Exercise
Transcribe exactly, and without pictures, the lines from the one that contains "inferior vena cava — segment it." through the last line of the material.

Records shown
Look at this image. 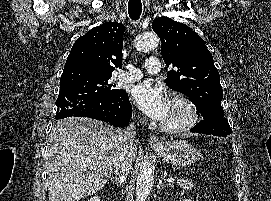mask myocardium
<instances>
[{
	"label": "myocardium",
	"instance_id": "f54148a6",
	"mask_svg": "<svg viewBox=\"0 0 271 201\" xmlns=\"http://www.w3.org/2000/svg\"><path fill=\"white\" fill-rule=\"evenodd\" d=\"M171 104L181 107L185 112V119L180 124L169 125L162 122L160 124L161 129L170 134H180L187 132L194 128L199 122V113L195 104L188 98L175 95L172 97Z\"/></svg>",
	"mask_w": 271,
	"mask_h": 201
}]
</instances>
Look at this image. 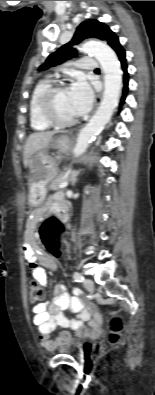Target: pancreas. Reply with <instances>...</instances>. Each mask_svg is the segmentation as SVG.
I'll list each match as a JSON object with an SVG mask.
<instances>
[{
    "label": "pancreas",
    "instance_id": "cf45deb5",
    "mask_svg": "<svg viewBox=\"0 0 155 395\" xmlns=\"http://www.w3.org/2000/svg\"><path fill=\"white\" fill-rule=\"evenodd\" d=\"M65 180L64 174H58L49 182V189L50 190H58L59 184Z\"/></svg>",
    "mask_w": 155,
    "mask_h": 395
}]
</instances>
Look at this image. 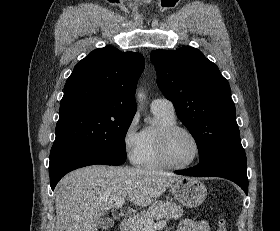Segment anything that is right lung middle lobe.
Wrapping results in <instances>:
<instances>
[{
  "mask_svg": "<svg viewBox=\"0 0 280 231\" xmlns=\"http://www.w3.org/2000/svg\"><path fill=\"white\" fill-rule=\"evenodd\" d=\"M132 117L95 116L58 120L54 145H74L125 161V135Z\"/></svg>",
  "mask_w": 280,
  "mask_h": 231,
  "instance_id": "right-lung-middle-lobe-1",
  "label": "right lung middle lobe"
}]
</instances>
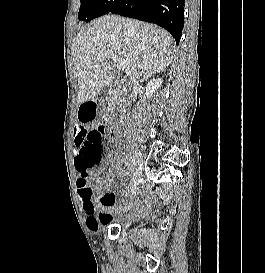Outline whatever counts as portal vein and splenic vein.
I'll use <instances>...</instances> for the list:
<instances>
[{
	"label": "portal vein and splenic vein",
	"instance_id": "18ae733b",
	"mask_svg": "<svg viewBox=\"0 0 265 273\" xmlns=\"http://www.w3.org/2000/svg\"><path fill=\"white\" fill-rule=\"evenodd\" d=\"M107 55H100L99 56V58L100 59H103L104 57H106ZM109 58H111L112 59V61L116 64V66H117V68L119 69V70H124V69H126V67H127V62L124 60V59H122V58H118V57H115L114 55H109L108 56Z\"/></svg>",
	"mask_w": 265,
	"mask_h": 273
}]
</instances>
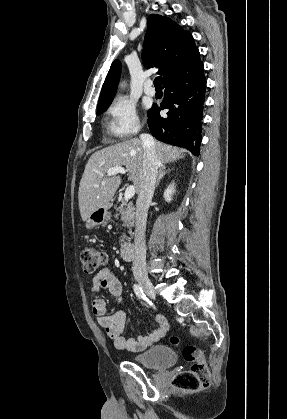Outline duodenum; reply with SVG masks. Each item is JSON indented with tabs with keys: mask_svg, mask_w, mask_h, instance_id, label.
Wrapping results in <instances>:
<instances>
[{
	"mask_svg": "<svg viewBox=\"0 0 287 419\" xmlns=\"http://www.w3.org/2000/svg\"><path fill=\"white\" fill-rule=\"evenodd\" d=\"M120 255L125 261H132L135 257V248L131 242H124L120 248Z\"/></svg>",
	"mask_w": 287,
	"mask_h": 419,
	"instance_id": "obj_1",
	"label": "duodenum"
}]
</instances>
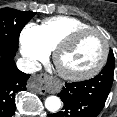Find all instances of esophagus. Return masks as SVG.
Masks as SVG:
<instances>
[{
	"instance_id": "obj_1",
	"label": "esophagus",
	"mask_w": 117,
	"mask_h": 117,
	"mask_svg": "<svg viewBox=\"0 0 117 117\" xmlns=\"http://www.w3.org/2000/svg\"><path fill=\"white\" fill-rule=\"evenodd\" d=\"M29 85L39 94H45L46 92H57L59 89L58 84L46 74L33 76Z\"/></svg>"
}]
</instances>
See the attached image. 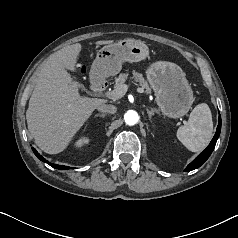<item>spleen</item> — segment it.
Masks as SVG:
<instances>
[{
    "label": "spleen",
    "instance_id": "spleen-1",
    "mask_svg": "<svg viewBox=\"0 0 238 238\" xmlns=\"http://www.w3.org/2000/svg\"><path fill=\"white\" fill-rule=\"evenodd\" d=\"M213 135V121L209 106L198 104L187 122L177 131V138L190 151L200 152L209 144Z\"/></svg>",
    "mask_w": 238,
    "mask_h": 238
}]
</instances>
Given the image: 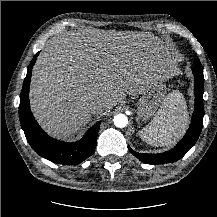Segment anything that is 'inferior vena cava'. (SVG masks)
I'll return each mask as SVG.
<instances>
[{
	"label": "inferior vena cava",
	"mask_w": 217,
	"mask_h": 217,
	"mask_svg": "<svg viewBox=\"0 0 217 217\" xmlns=\"http://www.w3.org/2000/svg\"><path fill=\"white\" fill-rule=\"evenodd\" d=\"M105 104L104 102L97 101V102H91L89 105V110L93 114L100 113L104 110Z\"/></svg>",
	"instance_id": "1"
}]
</instances>
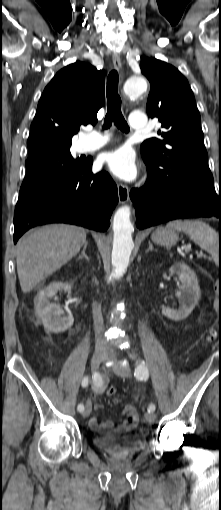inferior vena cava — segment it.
I'll return each instance as SVG.
<instances>
[{"label":"inferior vena cava","instance_id":"inferior-vena-cava-1","mask_svg":"<svg viewBox=\"0 0 221 510\" xmlns=\"http://www.w3.org/2000/svg\"><path fill=\"white\" fill-rule=\"evenodd\" d=\"M93 320H94V331H95V349L100 352H107V342L103 337V317L101 313V307L94 302L92 305Z\"/></svg>","mask_w":221,"mask_h":510}]
</instances>
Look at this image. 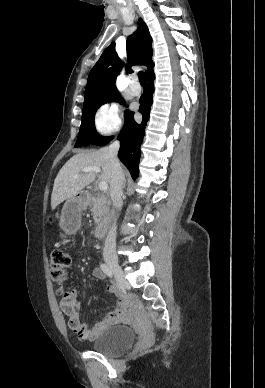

Response below
inferior vena cava — segment it.
I'll return each instance as SVG.
<instances>
[{"label":"inferior vena cava","instance_id":"inferior-vena-cava-1","mask_svg":"<svg viewBox=\"0 0 221 510\" xmlns=\"http://www.w3.org/2000/svg\"><path fill=\"white\" fill-rule=\"evenodd\" d=\"M93 320H94V331H95V349L100 352H107V342L103 337V317L101 313V307L94 302L92 305Z\"/></svg>","mask_w":221,"mask_h":510}]
</instances>
Look at this image. 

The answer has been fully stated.